Why Sales People Are Becoming Irrelevant
•market intelligence •sales practices •industry perspective •Wholesale Distribution IndustryThursday, July 31, 2014—There's a reason why it's getting harder and harder for salespeople to get in to see major accounts. It's because the Buyers (nee "Supply Chain Managers") are now speaking a different language, and the sales force hasn't kept up.
Let me explain.
Over the last decade or so, companies have come to realize that managing logistical costs is the next big opportunity for profitability. The newly-minted "Supply Chain Managers" are focused on reducing or eliminating unnecessary interactions with their suppliers – that's us. It's what they're now working on, and it's what they now want to talk about. If we're not knowledgeable and interested in this, we're pretty much persona non grata in their offices.
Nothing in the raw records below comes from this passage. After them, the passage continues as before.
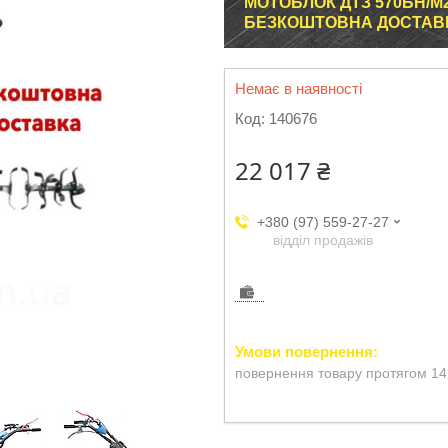
МОТОБЛОК ДТЗ 570БН/М2 
БЕЗКОШТОВНА ДОСТАВКА
Немає в наявності
Код:
140676
22 017 ₴
+380 (97) 559-27-27
відділ продажів
повернення товару протягом 14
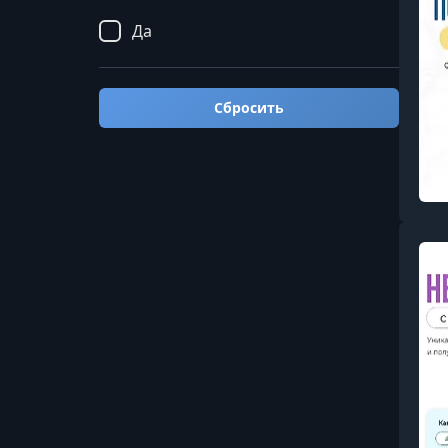
Да
Сбросить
In addition, they no longer need us for the product knowledge we've studied and perfected because, in the age of Google, they can find out anything they want to know without our help. (I know – there are certain, specialized areas where this is not true – yet, but it's coming in those areas, too.)
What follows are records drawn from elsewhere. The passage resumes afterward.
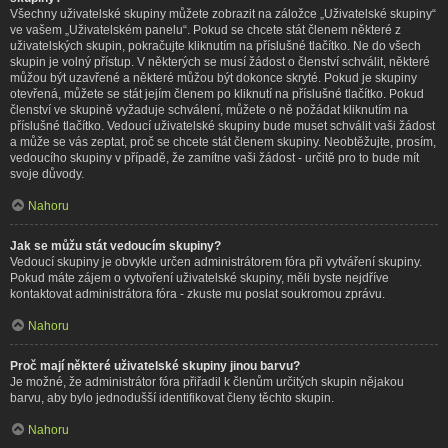
Všechny uživatelské skupiny můžete zobrazit na záložce „Uživatelské skupiny“
ve vašem „Uživatelském panelu“. Pokud se chcete stát členem některé z
uživatelských skupin, pokračujte kliknutím na příslušné tlačítko. Ne do všech
skupin je volný přístup. V některých se musí žádost o členství schválit, některé
můžou být uzavřené a některé můžou být dokonce skryté. Pokud je skupiny
otevřená, můžete se stát jejím členem po kliknutí na příslušné tlačítko. Pokud
členství ve skupině vyžaduje schválení, můžete o ně požádat kliknutím na
příslušné tlačítko. Vedoucí uživatelské skupiny bude muset schválit vaši žádost
a může se vás zeptat, proč se chcete stát členem skupiny. Neobtěžujte, prosím,
vedoucího skupiny v případě, že zamítne vaši žádost - určitě pro to bude mít
svoje důvody.
Nahoru
Jak se můžu stát vedoucím skupiny?
Vedoucí skupiny je obvykle určen administrátorem fóra při vytváření skupiny.
Pokud máte zájem o vytvoření uživatelské skupiny, měli byste nejdříve
kontaktovat administrátora fóra - zkuste mu poslat soukromou zprávu.
Nahoru
Proč mají některé uživatelské skupiny jinou barvu?
Je možné, že administrátor fóra přiřadil k členům určitých skupin nějakou
barvu, aby bylo jednodušší identifikovat členy těchto skupin.
Nahoru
For both these reasons, it's harder than ever to get into see accounts.
If we're still training on product information, and that's all we can talk about, we're irrelevant to the day-to-day priorities of the people on the other side.
Now, if you discovered that all of your customer were learning Swahili, and were hiring Swahili-speaking people to interact with their vendors, what would you do?
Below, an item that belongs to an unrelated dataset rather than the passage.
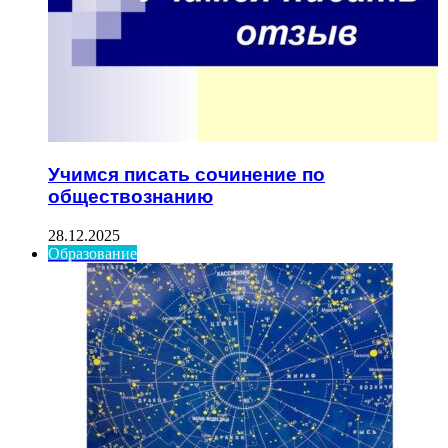
Учимся писать сочинение по
обществознанию
28.12.2025
Образование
Wouldn't you be learning Swahili yourself?
We all need to learn "supply chain" and "logistics" so we can once again assist our customers with the things they're most interested in, and are actively working on. As long as we can contribute to our customers' priorities, we'll always be relevant and welcomed.
A change in market dynamics always presents great opportunity. Those that recognize the change and act first always beat those that don't. Let's use this for competitive advantage.
Time to brush up on Swahili, and leave your competition in the dust.